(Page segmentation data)

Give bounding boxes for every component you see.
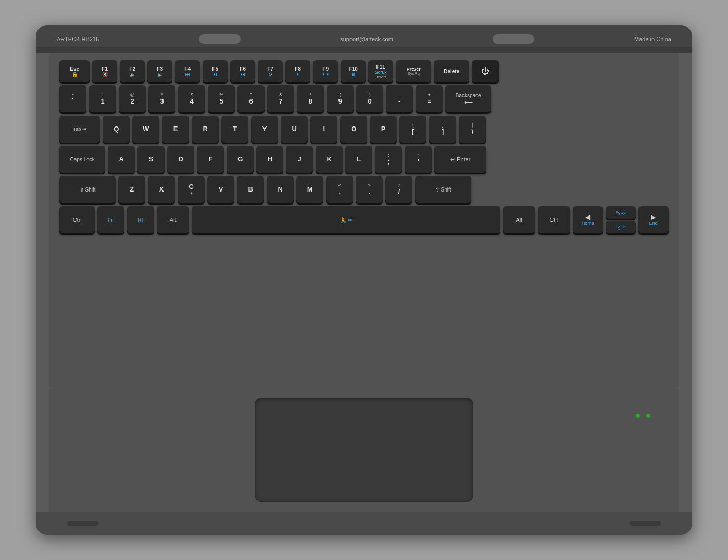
function-row: Esc 🔒 F1 🔇 F2 🔈 F3 🔉 F4 ⏮ F5 ⏯ (59, 60, 669, 82)
key-esc[interactable]: Esc 🔒 (59, 60, 90, 82)
key-f7[interactable]: F7 ⚙ (258, 60, 283, 82)
connector-pill (199, 34, 241, 44)
key-h[interactable]: H (256, 146, 283, 173)
key-z[interactable]: Z (118, 176, 145, 203)
key-alt-left[interactable]: Alt (157, 206, 189, 233)
key-d[interactable]: D (167, 146, 194, 173)
brand-label: ARTECK HB216 (57, 36, 99, 42)
key-7[interactable]: & 7 (267, 85, 294, 112)
key-b[interactable]: B (237, 176, 264, 203)
key-s[interactable]: S (137, 146, 165, 173)
device-footer (36, 512, 692, 535)
key-backslash[interactable]: | \ (459, 116, 486, 143)
key-u[interactable]: U (281, 116, 308, 143)
key-3[interactable]: # 3 (148, 85, 175, 112)
key-shift-right[interactable]: ⇧ Shift (415, 176, 471, 203)
key-f2[interactable]: F2 🔈 (120, 60, 145, 82)
pgup-pgdn-cluster: PgUp PgDn (606, 206, 636, 233)
key-o[interactable]: O (340, 116, 367, 143)
key-backtick[interactable]: ~ ` (59, 85, 86, 112)
key-2[interactable]: @ 2 (119, 85, 146, 112)
key-m[interactable]: M (296, 176, 323, 203)
key-minus[interactable]: _ - (386, 85, 413, 112)
key-alt-right[interactable]: Alt (503, 206, 535, 233)
key-0[interactable]: ) 0 (356, 85, 383, 112)
key-f8[interactable]: F8 ☀ (285, 60, 310, 82)
key-delete[interactable]: Delete (434, 60, 469, 82)
asdf-row: Caps Lock A S D F G H J K L : ; " ' ↵ En… (59, 146, 669, 173)
key-n[interactable]: N (267, 176, 294, 203)
footer-slot-left (67, 521, 98, 526)
key-k[interactable]: K (316, 146, 343, 173)
made-in-label: Made in China (634, 36, 671, 42)
indicator-dot-1 (636, 414, 640, 418)
qwerty-row: Tab ⇥ Q W E R T Y U I O P { [ } ] | \ (59, 116, 669, 143)
key-c[interactable]: C ✦ (178, 176, 205, 203)
key-pgdn[interactable]: PgDn (606, 221, 636, 233)
support-label: support@arteck.com (340, 36, 393, 42)
top-connector: ARTECK HB216 support@arteck.com Made in … (36, 25, 692, 53)
key-g[interactable]: G (227, 146, 254, 173)
key-backspace[interactable]: Backspace ⟵ (445, 85, 491, 112)
indicator-dot-2 (646, 414, 650, 418)
key-caps-lock[interactable]: Caps Lock (59, 146, 105, 173)
key-i[interactable]: I (310, 116, 337, 143)
key-1[interactable]: ! 1 (89, 85, 116, 112)
bottom-row: Ctrl Fn ⊞ Alt 🚴 ✏ Alt Ctrl ◀ H (59, 206, 669, 233)
key-prtscr[interactable]: PrtScr SysRq (396, 60, 431, 82)
key-a[interactable]: A (108, 146, 135, 173)
number-row: ~ ` ! 1 @ 2 # 3 $ 4 % 5 (59, 85, 669, 112)
key-pgup[interactable]: PgUp (606, 206, 636, 219)
key-open-bracket[interactable]: { [ (399, 116, 426, 143)
key-enter[interactable]: ↵ Enter (434, 146, 486, 173)
keyboard-body: Esc 🔒 F1 🔇 F2 🔈 F3 🔉 F4 ⏮ F5 ⏯ (49, 53, 679, 389)
key-f1[interactable]: F1 🔇 (92, 60, 117, 82)
key-w[interactable]: W (132, 116, 159, 143)
key-period[interactable]: > . (356, 176, 383, 203)
key-fn[interactable]: Fn (97, 206, 124, 233)
footer-slot-right (630, 521, 661, 526)
key-p[interactable]: P (370, 116, 397, 143)
key-l[interactable]: L (345, 146, 372, 173)
key-f[interactable]: F (197, 146, 224, 173)
key-tab[interactable]: Tab ⇥ (59, 116, 100, 143)
key-j[interactable]: J (286, 146, 313, 173)
key-9[interactable]: ( 9 (327, 85, 354, 112)
key-quote[interactable]: " ' (405, 146, 432, 173)
key-equals[interactable]: + = (416, 85, 443, 112)
key-ctrl-left[interactable]: Ctrl (59, 206, 95, 233)
keyboard-device: ARTECK HB216 support@arteck.com Made in … (36, 25, 692, 535)
key-shift-left[interactable]: ⇧ Shift (59, 176, 116, 203)
key-f11[interactable]: F11 ScrLk Insert (368, 60, 393, 82)
key-comma[interactable]: < , (326, 176, 353, 203)
key-x[interactable]: X (148, 176, 175, 203)
key-f4[interactable]: F4 ⏮ (175, 60, 200, 82)
key-y[interactable]: Y (251, 116, 278, 143)
key-t[interactable]: T (221, 116, 248, 143)
key-close-bracket[interactable]: } ] (429, 116, 456, 143)
key-ctrl-right[interactable]: Ctrl (538, 206, 570, 233)
key-4[interactable]: $ 4 (178, 85, 205, 112)
indicator-dots (636, 414, 650, 418)
key-slash[interactable]: ? / (385, 176, 412, 203)
key-f9[interactable]: F9 ☀☀ (313, 60, 338, 82)
key-f10[interactable]: F10 🖥 (341, 60, 366, 82)
connector-pill-2 (493, 34, 534, 44)
key-f3[interactable]: F3 🔉 (147, 60, 172, 82)
key-f5[interactable]: F5 ⏯ (203, 60, 228, 82)
key-r[interactable]: R (192, 116, 219, 143)
key-home[interactable]: ◀ Home (573, 206, 603, 233)
key-5[interactable]: % 5 (208, 85, 235, 112)
key-spacebar[interactable]: 🚴 ✏ (192, 206, 500, 233)
key-f6[interactable]: F6 ⏭ (230, 60, 255, 82)
touchpad[interactable] (255, 398, 473, 502)
key-6[interactable]: ^ 6 (237, 85, 265, 112)
key-power[interactable]: ⏻ (472, 60, 499, 82)
key-8[interactable]: * 8 (297, 85, 324, 112)
key-windows[interactable]: ⊞ (127, 206, 154, 233)
key-semicolon[interactable]: : ; (375, 146, 402, 173)
key-e[interactable]: E (162, 116, 189, 143)
key-end[interactable]: ▶ End (638, 206, 669, 233)
key-v[interactable]: V (207, 176, 234, 203)
key-q[interactable]: Q (103, 116, 130, 143)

(Requirement)
Reproduce all the entries that precede this task, word for word, minus any pictures.

(Task answer)
Give bounding boxes for every component you see.
function-row: Esc 🔒 F1 🔇 F2 🔈 F3 🔉 F4 ⏮ F5 ⏯ (59, 60, 669, 82)
key-esc[interactable]: Esc 🔒 (59, 60, 90, 82)
key-f7[interactable]: F7 ⚙ (258, 60, 283, 82)
connector-pill (199, 34, 241, 44)
key-h[interactable]: H (256, 146, 283, 173)
key-z[interactable]: Z (118, 176, 145, 203)
key-alt-left[interactable]: Alt (157, 206, 189, 233)
key-d[interactable]: D (167, 146, 194, 173)
brand-label: ARTECK HB216 (57, 36, 99, 42)
key-7[interactable]: & 7 (267, 85, 294, 112)
key-b[interactable]: B (237, 176, 264, 203)
key-s[interactable]: S (137, 146, 165, 173)
device-footer (36, 512, 692, 535)
key-backslash[interactable]: | \ (459, 116, 486, 143)
key-u[interactable]: U (281, 116, 308, 143)
key-3[interactable]: # 3 (148, 85, 175, 112)
key-shift-right[interactable]: ⇧ Shift (415, 176, 471, 203)
key-f2[interactable]: F2 🔈 (120, 60, 145, 82)
pgup-pgdn-cluster: PgUp PgDn (606, 206, 636, 233)
key-o[interactable]: O (340, 116, 367, 143)
key-backtick[interactable]: ~ ` (59, 85, 86, 112)
key-2[interactable]: @ 2 (119, 85, 146, 112)
key-m[interactable]: M (296, 176, 323, 203)
key-minus[interactable]: _ - (386, 85, 413, 112)
key-alt-right[interactable]: Alt (503, 206, 535, 233)
key-0[interactable]: ) 0 (356, 85, 383, 112)
key-f8[interactable]: F8 ☀ (285, 60, 310, 82)
key-delete[interactable]: Delete (434, 60, 469, 82)
asdf-row: Caps Lock A S D F G H J K L : ; " ' ↵ En… (59, 146, 669, 173)
key-n[interactable]: N (267, 176, 294, 203)
footer-slot-left (67, 521, 98, 526)
key-k[interactable]: K (316, 146, 343, 173)
made-in-label: Made in China (634, 36, 671, 42)
indicator-dot-1 (636, 414, 640, 418)
qwerty-row: Tab ⇥ Q W E R T Y U I O P { [ } ] | \ (59, 116, 669, 143)
key-c[interactable]: C ✦ (178, 176, 205, 203)
key-pgdn[interactable]: PgDn (606, 221, 636, 233)
support-label: support@arteck.com (340, 36, 393, 42)
top-connector: ARTECK HB216 support@arteck.com Made in … (36, 25, 692, 53)
key-g[interactable]: G (227, 146, 254, 173)
key-backspace[interactable]: Backspace ⟵ (445, 85, 491, 112)
indicator-dot-2 (646, 414, 650, 418)
key-caps-lock[interactable]: Caps Lock (59, 146, 105, 173)
key-i[interactable]: I (310, 116, 337, 143)
key-1[interactable]: ! 1 (89, 85, 116, 112)
bottom-row: Ctrl Fn ⊞ Alt 🚴 ✏ Alt Ctrl ◀ H (59, 206, 669, 233)
key-prtscr[interactable]: PrtScr SysRq (396, 60, 431, 82)
key-a[interactable]: A (108, 146, 135, 173)
number-row: ~ ` ! 1 @ 2 # 3 $ 4 % 5 (59, 85, 669, 112)
key-pgup[interactable]: PgUp (606, 206, 636, 219)
key-open-bracket[interactable]: { [ (399, 116, 426, 143)
key-enter[interactable]: ↵ Enter (434, 146, 486, 173)
keyboard-body: Esc 🔒 F1 🔇 F2 🔈 F3 🔉 F4 ⏮ F5 ⏯ (49, 53, 679, 389)
key-f1[interactable]: F1 🔇 (92, 60, 117, 82)
key-w[interactable]: W (132, 116, 159, 143)
key-period[interactable]: > . (356, 176, 383, 203)
key-fn[interactable]: Fn (97, 206, 124, 233)
footer-slot-right (630, 521, 661, 526)
key-p[interactable]: P (370, 116, 397, 143)
key-l[interactable]: L (345, 146, 372, 173)
key-f[interactable]: F (197, 146, 224, 173)
key-tab[interactable]: Tab ⇥ (59, 116, 100, 143)
key-j[interactable]: J (286, 146, 313, 173)
key-9[interactable]: ( 9 (327, 85, 354, 112)
key-quote[interactable]: " ' (405, 146, 432, 173)
key-equals[interactable]: + = (416, 85, 443, 112)
key-ctrl-left[interactable]: Ctrl (59, 206, 95, 233)
keyboard-device: ARTECK HB216 support@arteck.com Made in … (36, 25, 692, 535)
key-shift-left[interactable]: ⇧ Shift (59, 176, 116, 203)
key-f11[interactable]: F11 ScrLk Insert (368, 60, 393, 82)
key-comma[interactable]: < , (326, 176, 353, 203)
key-x[interactable]: X (148, 176, 175, 203)
key-f4[interactable]: F4 ⏮ (175, 60, 200, 82)
key-y[interactable]: Y (251, 116, 278, 143)
key-t[interactable]: T (221, 116, 248, 143)
key-close-bracket[interactable]: } ] (429, 116, 456, 143)
key-ctrl-right[interactable]: Ctrl (538, 206, 570, 233)
key-4[interactable]: $ 4 (178, 85, 205, 112)
indicator-dots (636, 414, 650, 418)
key-slash[interactable]: ? / (385, 176, 412, 203)
key-f9[interactable]: F9 ☀☀ (313, 60, 338, 82)
key-f10[interactable]: F10 🖥 (341, 60, 366, 82)
connector-pill-2 (493, 34, 534, 44)
key-f3[interactable]: F3 🔉 (147, 60, 172, 82)
key-f5[interactable]: F5 ⏯ (203, 60, 228, 82)
key-r[interactable]: R (192, 116, 219, 143)
key-home[interactable]: ◀ Home (573, 206, 603, 233)
key-5[interactable]: % 5 (208, 85, 235, 112)
key-spacebar[interactable]: 🚴 ✏ (192, 206, 500, 233)
key-f6[interactable]: F6 ⏭ (230, 60, 255, 82)
touchpad[interactable] (255, 398, 473, 502)
key-6[interactable]: ^ 6 (237, 85, 265, 112)
key-power[interactable]: ⏻ (472, 60, 499, 82)
key-8[interactable]: * 8 (297, 85, 324, 112)
key-windows[interactable]: ⊞ (127, 206, 154, 233)
key-semicolon[interactable]: : ; (375, 146, 402, 173)
key-e[interactable]: E (162, 116, 189, 143)
key-end[interactable]: ▶ End (638, 206, 669, 233)
key-v[interactable]: V (207, 176, 234, 203)
key-q[interactable]: Q (103, 116, 130, 143)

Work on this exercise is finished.